Hurricane Douglas brought heavy rain and 90 mph winds to parts of Hawaii on Sunday July 26 as the Category 1 storm passed north of Maui and Oahu, avoiding a direct hit. Some bands of heavy rain with gusty winds did affect both islands.
Although landfalling hurricanes are rare in Hawaii, residents are still advised to know what to do before, during and after a hurricane.
Hawaii homeowners and renters insurance policies usually provide coverage for almost all standard perils (e.g., fire, explosion) and liability; however, some policies exclude hurricanes.

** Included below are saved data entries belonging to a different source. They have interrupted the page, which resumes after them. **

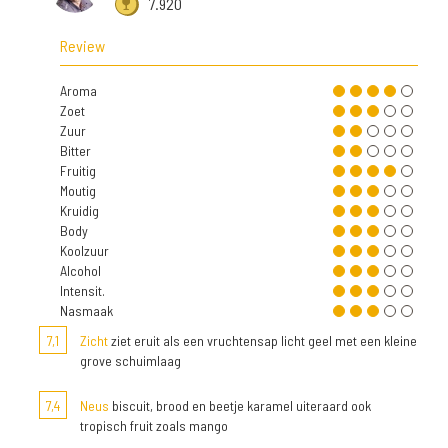
7.920
Review
Aroma
Zoet
Zuur
Bitter
Fruitig
Moutig
Kruidig
Body
Koolzuur
Alcohol
Intensit.
Nasmaak
7,1
Zicht
ziet eruit als een vruchtensap licht geel met een kleine
grove schuimlaag
7,4
Neus
biscuit, brood en beetje karamel uiteraard ook
tropisch fruit zoals mango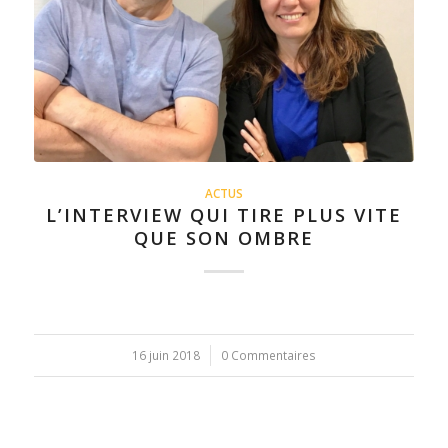
ACTUS
L’INTERVIEW QUI TIRE PLUS VITE
QUE SON OMBRE
16 juin 2018
/
0 Commentaires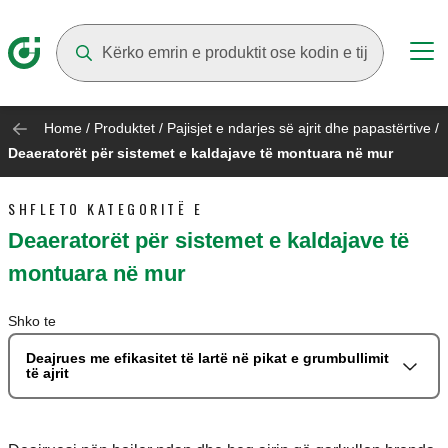
Suggestions will appear as you type
Home
/
Produktet
/
Pajisjet e ndarjes së ajrit dhe papastërtive
/
Deaeratorët për sistemet e kaldajave të montuara në mur
SHFLETO KATEGORITË E
Deaeratorët për sistemet e kaldajave të
montuara në mur
Shko te
Deajrues me efikasitet të lartë në pikat e grumbullimit
të ajrit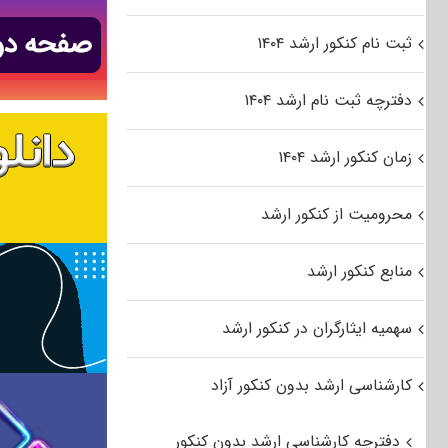
ثبت نام کنکور ارشد ۱۴۰۴
دفترچه ثبت نام ارشد ۱۴۰۴
زمان کنکور ارشد ۱۴۰۴
محرومیت از کنکور ارشد
منابع کنکور ارشد
سهمیه ایثارگران در کنکور ارشد
کارشناسی ارشد بدون کنکور آزاد
دفترچه کارشناسی ارشد بدون کنکور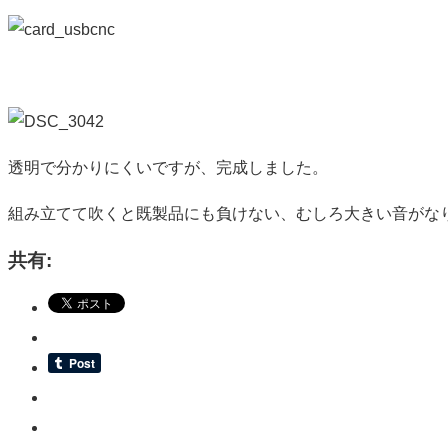
透明で分かりにくいですが、完成しました。
組み立てて吹くと既製品にも負けない、むしろ大きい音がな
共有: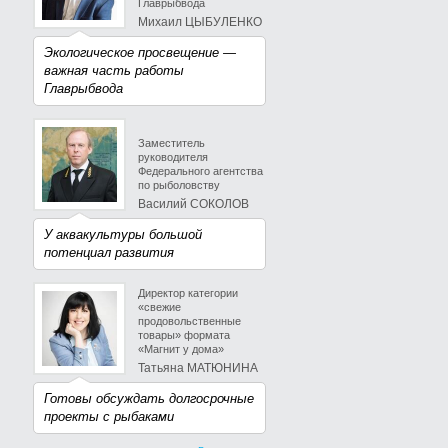
Главрыбвода
Михаил ЦЫБУЛЕНКО
Экологическое просвещение —
важная часть работы
Главрыбвода
Заместитель
руководителя
Федерального агентства
по рыболовству
Василий СОКОЛОВ
У аквакультуры большой
потенциал развития
Директор категории
«свежие
продовольственные
товары» формата
«Магнит у дома»
Татьяна МАТЮНИНА
Готовы обсуждать долгосрочные
проекты с рыбаками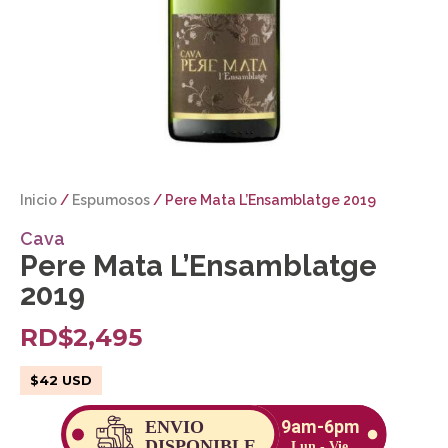
Inicio
/
Espumosos
/ Pere Mata L’Ensamblatge 2019
Cava
Pere Mata L’Ensamblatge
2019
RD$
2,495
$
42
USD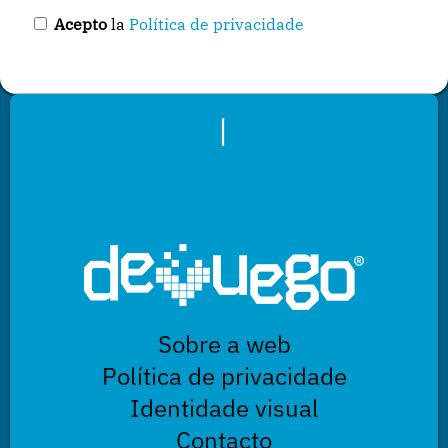
Acepto
la
Política de privacidade
|
Sobre a web
Política de privacidade
Identidade visual
Contacto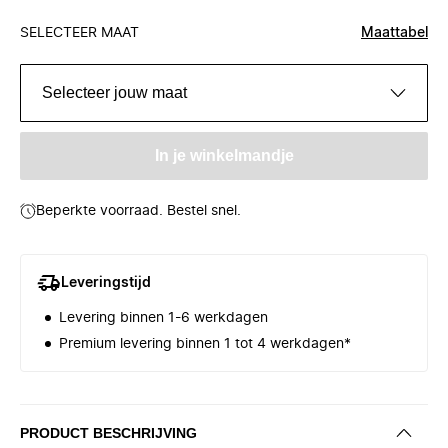
SELECTEER MAAT
Maattabel
Selecteer jouw maat
In je winkelmandje
Beperkte voorraad. Bestel snel.
Leveringstijd
Levering binnen 1-6 werkdagen
Premium levering binnen 1 tot 4 werkdagen*
PRODUCT BESCHRIJVING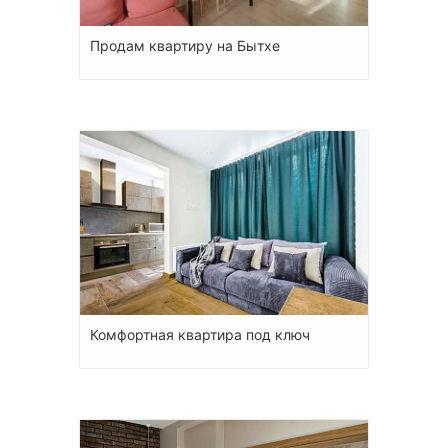
Продам квартиру на Бытхе
Комфортная квартира под ключ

In Hawaii, homeowners and renters generally purchase hurricane and flood insurance policies separately to protect their property from those specific natural disasters and supplement their homeowners and renters insurance policies.
“In addition to encouraging consumers to buy the appropriate coverage, the Triple-I has been outspoken about the need to bridge the flood insurance coverage gap and build more resilient communities through its Resilience Accelerator,” said Sean Kevelighan, CEO, Insurance Information Institute. “In fact, the average take-up rate for flood insurance in the entire state of Hawaii is 12.6 percent, which is an alarming recovery gap for citizens.”
Only a flood insurance policy, available through FEMA’s National Flood Insurance Program (NFIP) and some private insurers, can protect a homeowner, renter, or business from flood-caused property damage. Most U.S. natural disasters involve flooding, and standard homeowners, renters, and business policies do not cover flood-caused damage.
An auto insurance policy’s optional comprehensive provision covers wind, hurricane, and flood-caused property damage to vehicles.